Our study was designed to define the optimal time for IABP insertion by comparative evaluation of two randomized groups of patients. Both study arms were homogeneous regarding the possible misleading factors for such a study. Demographic, clinical, and operative characteristics were similar between the groups as well as the index of completeness, as complete revascularization was the principal advantage of the cardiac operations and was essential in such cohort of high-risk patients.
Our results evidenced that preoperative IABP insertion 12 hours before operation did not carry a statistically significant survival advantage compared with 2 hours of preoperative treatment. However, longer prophylactic support with IABP resulted in a significant reduction of postoperative LOS rate, of assisted ventilation time, as well as hospital and ICU length of stay.
Preoperative IABP treatment resulted in similar postoperative cardiac function in both groups in maximal decline of CI and LWSWI. However, patients who experienced balloon insertion 2 hours before CABG required higher doses of inotropic drugs for a longer time and showed significantly higher biomarker leakage.
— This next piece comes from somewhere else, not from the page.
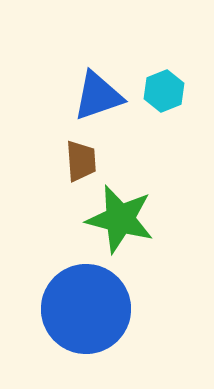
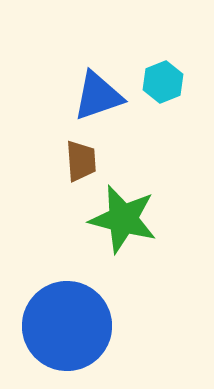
cyan hexagon: moved 1 px left, 9 px up
green star: moved 3 px right
blue circle: moved 19 px left, 17 px down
It is clear, therefore, that 12 hours of preoperative IABP support provides good myocardial preservation, better hemodynamic stability and coronary perfusion, minimizes inotropic support, and reduces the incidence of LOS.
Intraaortic balloon pump insertion can occasionally be cumbersome or risky because of severe and diffuse atherosclerosis of the descending aorta and peripheral arteries, or even contraindicated because of abdominal aortic aneurysms. The major disadvantages related to IABP use thus far were complications associated with its placement, mainly bleeding, vascular injury, and limb ischemia [19].
Despite the presence of peripheral vascular disease in more than 25% of the patients and regardless the period of preoperative IABP treatment, the overall incidence of IABP-related complication rate was low in this study (2.6%) compared with the Benchmark Registry (7.0%) [20]. Complications were all reversible, at most with discontinuation and removal of the balloon. The low incidence of IABP-related complications reported in this study was probably due to planned preoperative insertion as well as to smaller-caliber 7F catheters, sheathless placement techniques, and careful surveillance of patients focused on IABP-related complications. Furthermore, advances in IABP design, such as fiberoptic technology, reduction of need for repeated zeroing, and automatic trigger modes, have made handling of balloon pumps simpler, more accurate, and user-friendly.
In conclusion, 12-hour preoperative IABP treatment improved cardiac performance, reduced inotropic requirements, and shortened ICU and hospital length of stay significantly. A short preoperative IABP treatment seems to be a less attractive alternative because it was associated with higher morbidity and ICU and hospital stay. Preoperative insertion of IABP was safe and not associated with postoperative significant complications regardless, the counterpulsation time.